DataStax review: Cassandra made faster and easier

DataStax Enterprise 6 offers greater throughput than Cassandra, lower latency, and useful extras that make it easier to run

Thinkstock
At a Glance

As I discussed in my review of Google Cloud Bigtable in 2016, Google’s 2006 Bigtable paper inspired several large-scale distributed open source NoSQL databases, including Apache HBase and Apache Cassandra. I went on to explain that Cassandra was born at Facebook using ideas from Bigtable and the key-value store Amazon Dynamo, and that while Cassandra is a bit more popular than HBase, has a SQL-like query language (CQL), and is easier to get up and running than HBase, it is still complicated and has a significant learning curve.

Google Cloud Bigtable is one good managed alternative to running your own Cassandra clusters. Others include DataStax Enterprise (DSE) and DataStax Managed Cloud.

Why DataStax? Essentially, DataStax is the supported enterprise version of Cassandra, with improved performance and security, vastly improved management, advanced replication, in-memory OLTP, a bulk loader, tiered storage, search, analytics, and a developer studio. Not coincidentally, DataStax employees have contributed roughly 85 percent of the code in the Apache Cassandra project.

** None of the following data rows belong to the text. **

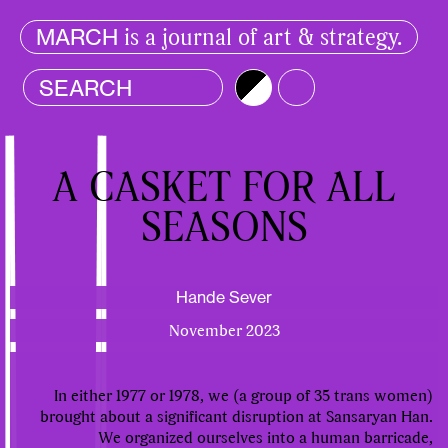
is a journal of art & strategy.
MARCH
Brightness
Color
A CASKET FOR ALL
SEASONS
Hande Sever
November 2023
In either 1977 or 1978, we (a group of 35 trans women)
brought about a significant disruption at Sansaryan Han.
We organized ourselves into a human barricade,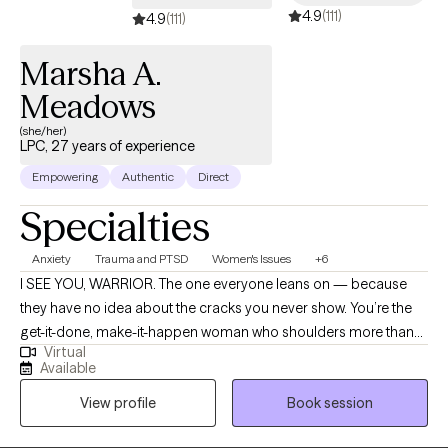
4.9
(111)
4.9
(111)
Marsha A.
Meadows
(she/her)
LPC, 27 years of experience
Empowering
Authentic
Direct
Specialties
Anxiety
Trauma and PTSD
Women's Issues
+6
I SEE YOU, WARRIOR. The one everyone leans on — because
they have no idea about the cracks you never show. You’re the
get-it-done, make-it-happen woman who shoulders more than
Virtual
most because letting people down doesn’t feel like an option.
Available
On the outside, you move through the world with strength and
View profile
Book session
competence. Inside, you’re stretched thin — exhausted,
resentful, and quietly wondering, “When is it my turn?” I help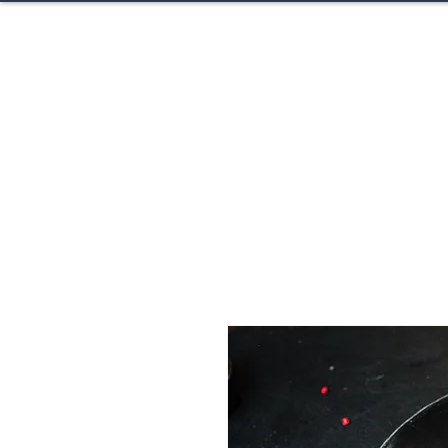
CACTUS H
Home
About
Ev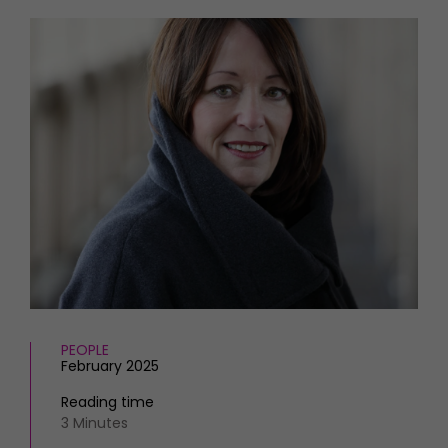
HOMES AND GARDENS
Places to go
Property
MORE +
Interiors
Gardens
Magazine subscription
Newsletter
FOOD AND DRINK
Previous issues
Recipes
Work with us
Reviews
Advertise with us
Eat and Drink
Contact
PEOPLE
February 2025
Reading time
3 Minutes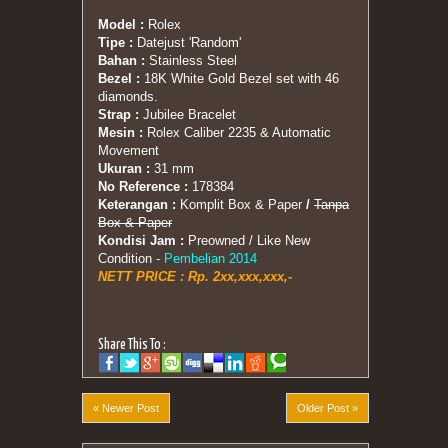
Model :
Rolex
Tipe :
Datejust 'Random'
Bahan :
Stainless Steel
Bezel :
18K White Gold Bezel set with 46
diamonds.
Strap :
Jubilee Bracelet
Mesin :
Rolex Caliber 2235 & Automatic
Movement
Ukuran :
31 mm
No Reference :
178384
Keterangan :
Komplit Box & Paper
/
Tanpa
Box & Paper
Kondisi Jam :
Preowned / Like New
Condition -
Pembelian 2014
NETT PRICE :
Rp. 2xx,xxx,xxx,-
Share This To :
« Newer Post
Older Post »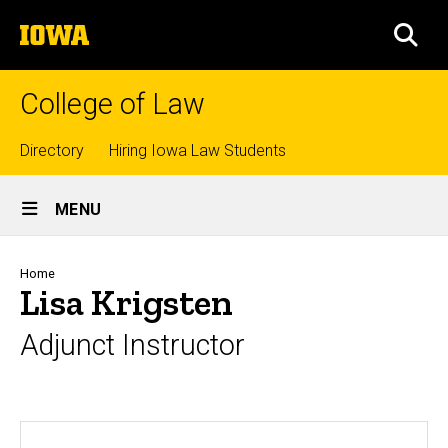
Skip
The
to
SEA
University
main
of
content
Iowa
College of Law
Top
Directory
Hiring Iowa Law Students
Site
links
MENU
Main
Navigation
Breadcrumb
Home
Lisa Krigsten
Adjunct Instructor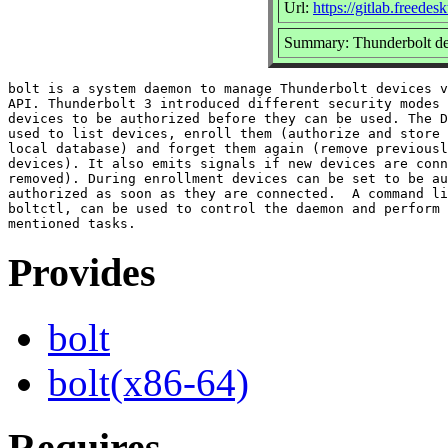
Url:
https://gitlab.freedes
Summary: Thunderbolt d
bolt is a system daemon to manage Thunderbolt devices v
API. Thunderbolt 3 introduced different security modes 
devices to be authorized before they can be used. The D
used to list devices, enroll them (authorize and store 
local database) and forget them again (remove previousl
devices). It also emits signals if new devices are conn
removed). During enrollment devices can be set to be au
authorized as soon as they are connected.  A command li
boltctl, can be used to control the daemon and perform 
Provides
bolt
bolt(x86-64)
Requires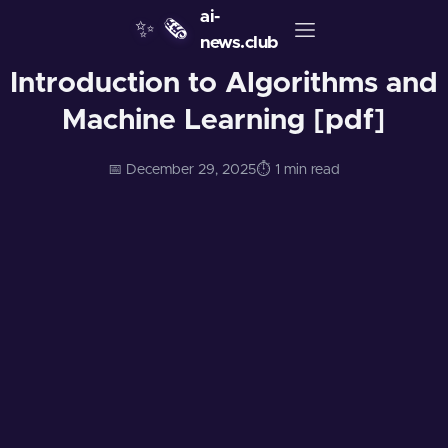
ai-
✨
🗞️
news.club
Introduction to Algorithms and
Machine Learning [pdf]
📅 December 29, 2025
⏱️ 1 min read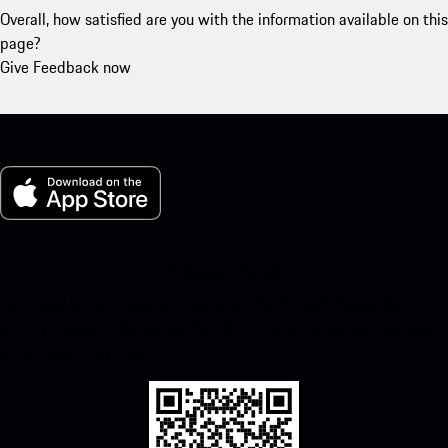
Overall, how satisfied are you with the information available on this
page?
Give Feedback now
My Porsche for iOS
Download our app easily by scanning the QR code below. Get
instant access to the Apple App Store and enhance your Porsche
experience in no time.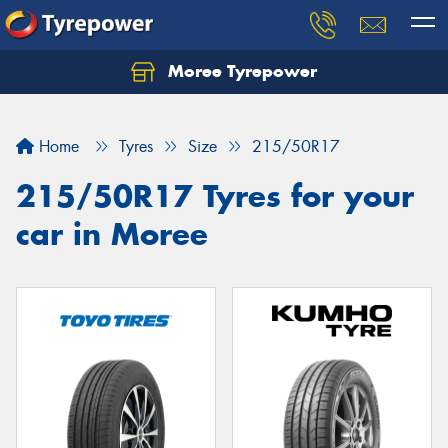
Moree Tyrepower
Let us know what you need, and our team will
text you shortly.
Home
Tyres
Size
215/50R17
Your details
215/50R17 Tyres for your
car in Moree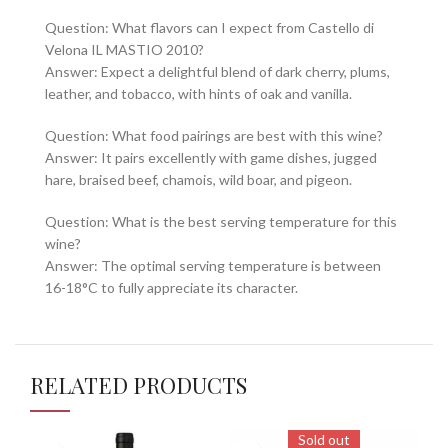
Question: What flavors can I expect from Castello di
Velona IL MASTIO 2010?
Answer: Expect a delightful blend of dark cherry, plums,
leather, and tobacco, with hints of oak and vanilla.
Question: What food pairings are best with this wine?
Answer: It pairs excellently with game dishes, jugged
hare, braised beef, chamois, wild boar, and pigeon.
Question: What is the best serving temperature for this
wine?
Answer: The optimal serving temperature is between
16-18°C to fully appreciate its character.
RELATED PRODUCTS
Sold out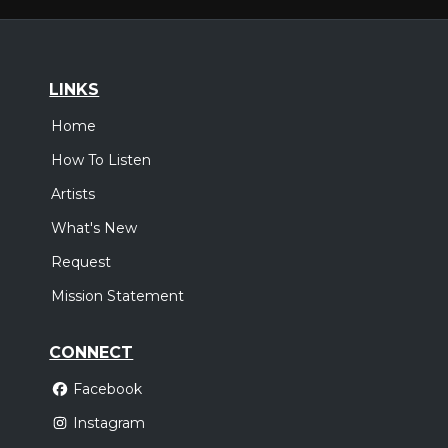
LINKS
Home
How To Listen
Artists
What's New
Request
Mission Statement
CONNECT
Facebook
Instagram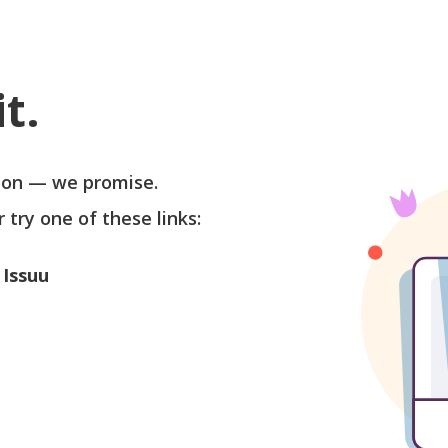
t.
soon — we promise.
r try one of these links:
 Issuu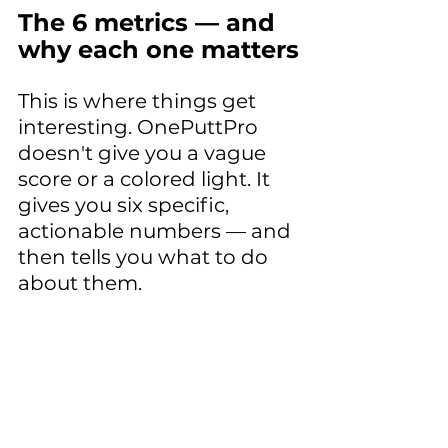
The 6 metrics — and 
why each one matters
This is where things get 
interesting. OnePuttPro 
doesn't give you a vague 
score or a colored light. It 
gives you six specific, 
actionable numbers — and 
then tells you what to do 
about them.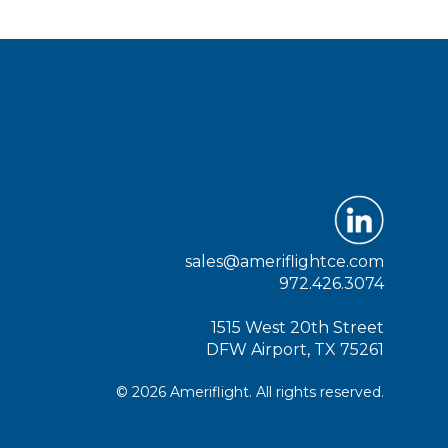
sales@ameriflightce.com
972.426.3074
1515 West 20th Street
DFW Airport, TX 75261
© 2026 Ameriflight. All rights reserved.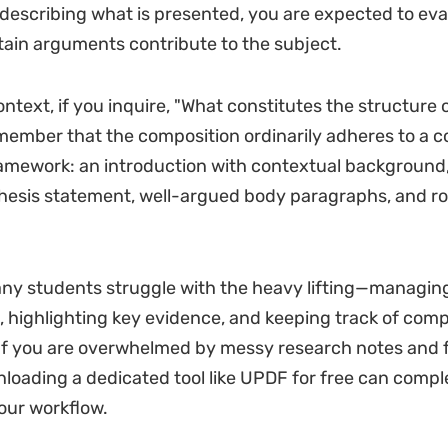
describing what is presented, you are expected to ev
ain arguments contribute to the subject.
ontext, if you inquire, "What constitutes the structure o
emember that the composition ordinarily adheres to a 
mework: an introduction with contextual background,
hesis statement, well-argued body paragraphs, and ro
ny students struggle with the heavy lifting—managin
 highlighting key evidence, and keeping track of com
If you are overwhelmed by messy research notes and
loading a dedicated tool like UPDF for free can compl
our workflow.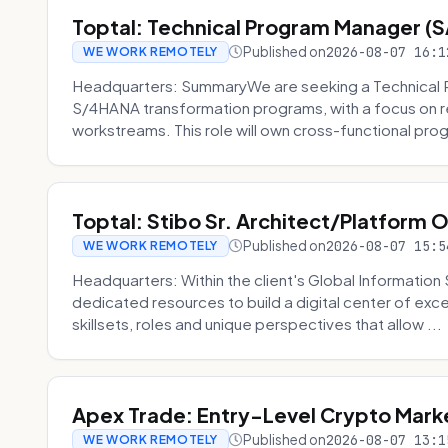
Toptal: Technical Program Manager (
Published on
2026-08-07 16:1
WE WORK REMOTELY
Headquarters: SummaryWe are seeking a Technical 
S/4HANA transformation programs, with a focus on r
workstreams. This role will own cross-functional prog
Toptal: Stibo Sr. Architect/Platform 
Published on
2026-08-07 15:5
WE WORK REMOTELY
Headquarters: Within the client's Global Information 
dedicated resources to build a digital center of exc
skillsets, roles and unique perspectives that allow ...
Apex Trade: Entry-Level Crypto Marke
Published on
2026-08-07 13:1
WE WORK REMOTELY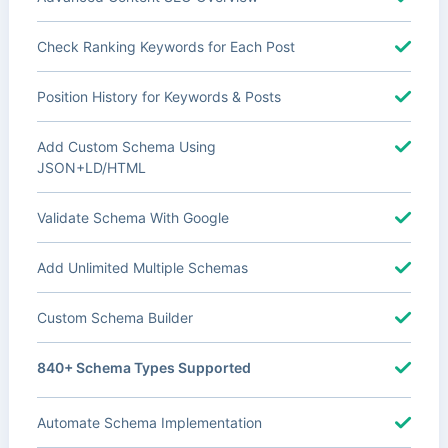
Check Ranking Keywords for Each Post
Position History for Keywords & Posts
Add Custom Schema Using
JSON+LD/HTML
Validate Schema With Google
Add Unlimited Multiple Schemas
Custom Schema Builder
840+ Schema Types Supported
Automate Schema Implementation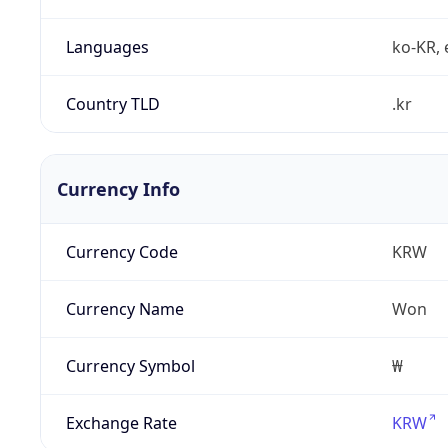
Languages
ko-KR, 
Country TLD
.kr
Currency Info
Currency Code
KRW
Currency Name
Won
Currency Symbol
₩
Exchange Rate
KRW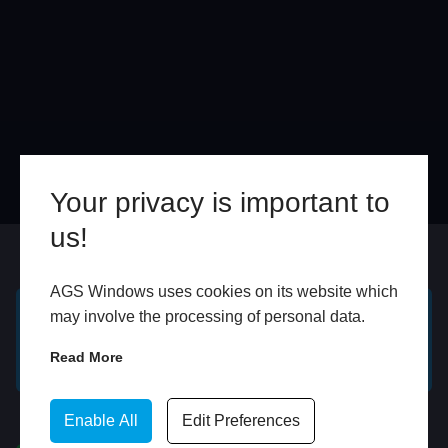
Your privacy is important to
us!
Online
In Store
AGS Windows uses cookies on its website which
may involve the processing of personal data.
GET A FREE ONLINE
BOOK HOME
Read More
QUOTE
APPOINTMENT
WhatsApp
Enable All
Edit Preferences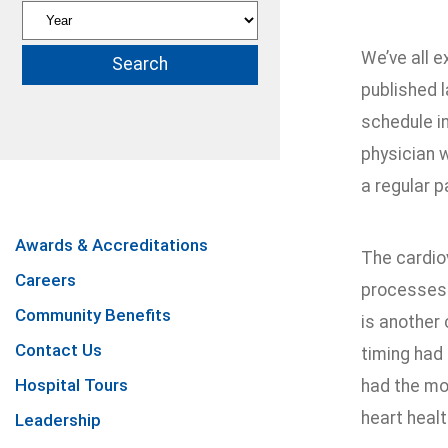
We’ve all e
published l
schedule in
physician w
a regular p
Awards & Accreditations
The cardio
Careers
processes t
Community Benefits
is another 
Contact Us
timing had
Hospital Tours
had the mo
heart healt
Leadership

Like Bigtable and Cassandra, DataStax is best suited for large databases—terabytes to petabytes—and is best used with a denormalized schema that has many columns per row. DataStax and Cassandra users tend to use it for very large-scale applications. For example, eBay uses DataStax Enterprise to store 250 TB of auction data with 6 billion writes and 5 billion reads daily. Apple has (or had) more than 75,000 Cassandra nodes storing more than 10 PB of data.

What is Cassandra?

At its heart, Apache Cassandra is a highly available distributed datastore that values availability and partition tolerance over consistency. The design of Cassandra combines the partitioning and replication of the Amazon Dynamo key-value store with the log-structured, column-family data model of Google Bigtable. Cassandra scales linearly as you add nodes.

Consistency is not completely lost in Cassandra; it’s a tradeoff against latency. The user can specify the consistency level of each read and write, ranging from requiring only one node, through requiring a cluster quorum, to requiring all nodes. Another intermediate option is to require a local quorum, which is a way to attain consistency within a data center without waiting for remote nodes to update.

At the physical level, Cassandra architecture organizes nodes into rings of peers, called a data center, and allows multiple data centers to be connected into a cluster. All data is written first to the commit log for durability, then indexed and added to a memtable. When a memtable is full, it is flushed to disk as an SSTable (sorted string table) data file. All writes are automatically partitioned and replicated throughout the cluster up to the configured number of replicas, and according to the configured replication strategy.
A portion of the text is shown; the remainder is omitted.